Vegetables. Do you eat enough of them? While on site, put a source of veggies on your plate EVERY night. Why? Fresh vegetables such as broccoli, cauliflower and cabbage can boost DNA repair in cells which can stop them from becoming cancerous. Vegetables such as broccoli also contain awesome amounts of iron. Iron helps your overall blood flow around your body which is essential for all mine workers.

Whole-meal pasta, nuts, seeds and jacket potatoes are all full of FIBRE. Fibre has many benefits to your overall health and wellbeing and will be a part of helping you live to 100. Fibre slows the rate that sugar is absorbed into the bloodstream which will help fight weight gain. Fibre also slows down your intestines, which means that it will send a signal to your brain saying you’re full.

DO: Exercise

As a mine worker, there is a big chance you do a physical job. Does this mean you should skip any exercise out of work? No. You exercise to get fit and being fit means you have cardiovascular endurance. In English that means you can do physical activity such as running and lifting for a longer period of time. Being fit means you also have muscular strength, muscular endurance and flexibility.

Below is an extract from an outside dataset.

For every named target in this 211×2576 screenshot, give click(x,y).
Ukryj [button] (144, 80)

Most of these things, you’ll not gain in a standard role on the mines. A labourer may have the lifting strength but unless they are jogging on the spot while digging, they won’t have the cardiovascular endurance to be fit and healthy.

Make the time to get in the gym after your shift, at least three times a week for a light jog or ride. Skipping structured cardio exercise means you’ll be at a higher risk of heart disease, high cholesterol levels and high blood pressure, which unfortunately could put you at a higher risk of having a heart attack. Most of all, getting into the gym will keep your weight down. An overweight miner is not appealing to any employer.

DON’T: Eat unhealthy

Fried food tastes great. Well it tastes great for the 5 minutes you’re eating it but think about the affects it will have on you after the minutes, hours, days and years. It’s doing massive amounts of damage to your insides and overall appearance. Fried food such as hot chips, meat pies and sausage rolls have a long-term devastating effect on your cholesterol count. High cholesterol means you’re at high risk of a heart attack. According to the Australian Bureau of Statistics, heart disease accounted for 21,708 of deaths in Australia in 2010. DO everything in your power, starting from TODAY, to make sure you’re at less risk of a heart attack. Start by eating less fried foods.

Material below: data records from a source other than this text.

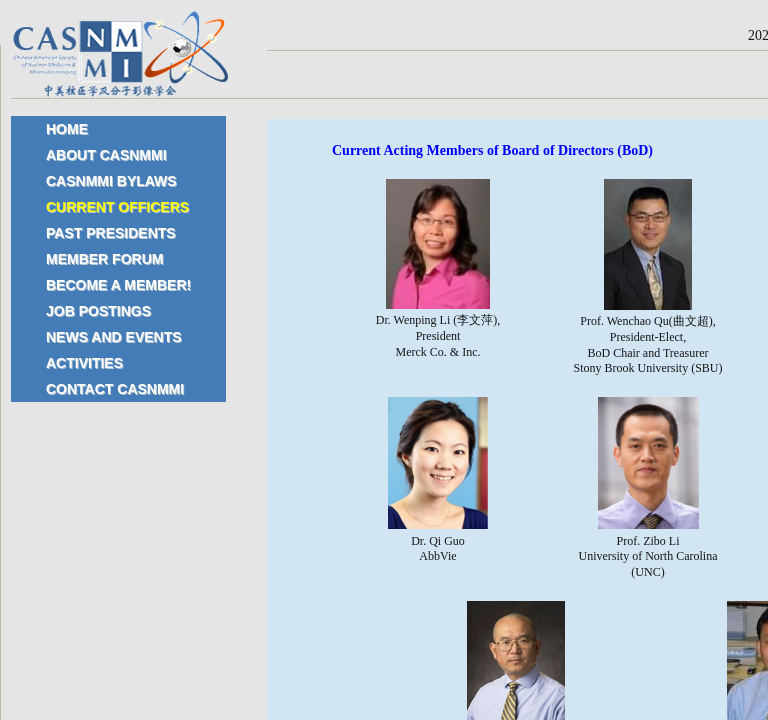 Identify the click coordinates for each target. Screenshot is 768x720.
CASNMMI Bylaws (111, 181)
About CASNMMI (106, 155)
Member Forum (104, 259)
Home (67, 129)
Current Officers (117, 207)
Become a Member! (118, 285)
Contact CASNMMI (115, 389)
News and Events (114, 337)
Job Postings (98, 311)
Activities (84, 363)
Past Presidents (111, 233)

DON’T: Drink excessive amounts of alcohol

Alcohol is a great relaxant… in moderation. In excess, it causes weight gain thanks to the calories and sugars it contains. It also contributes to liver disease. Excess amounts of alcohol cause your liver to deteriorate, which in turn makes your liver work harder than it naturally would and this can lead to liver disease. Arthritis, heart disease, kidney disease and nervous disorders are just some other results of excess alcohol.

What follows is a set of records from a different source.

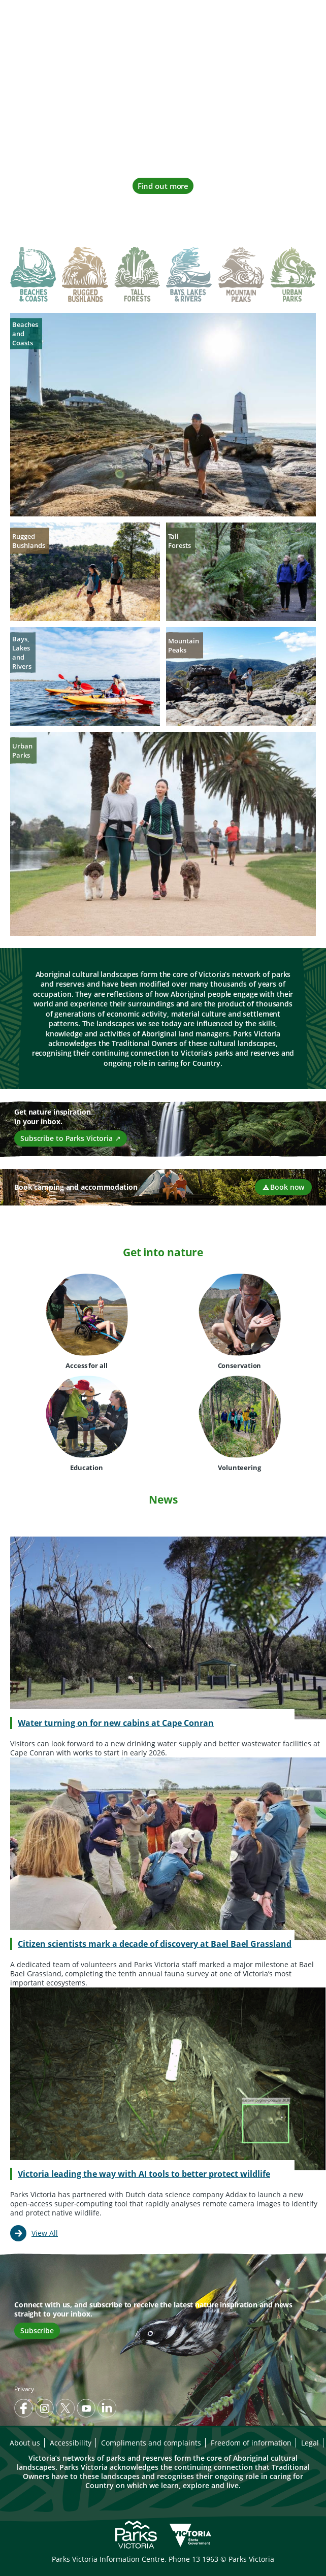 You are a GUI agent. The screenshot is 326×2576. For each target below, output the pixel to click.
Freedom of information (251, 2443)
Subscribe (37, 2330)
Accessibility (70, 2443)
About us (25, 2443)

So how much is excess alcohol? Active men should not drink more than four standard drinks per day and NEVER more than six standard drinks in one day. Women should drink no more than two standard drinks per day. EVERYONE should have at least two alcohol free days per week.

Your action starts NOW

Leading a healthy lifestyle is about creating good habits. Concentrate on some of the DO’s in this article and stick to it for a minimum of 3 weeks. Once you get into the routine and habit of eating healthy, exercising regularly and not drinking so much, it will become a way of LIFE. That LIFE will also have a much bigger chance of being longer which means you’ll be there for your family and you’ll ALL be much happier.

IMPORTANT NOTE: This health and well-being information is not intended to replace advice that might be provided by a medical professional. The information is general in nature, it may be incomplete and may be unsuited to your personal circumstances. Mining People International does not accept liability for any action taken by any person as a result of this general information.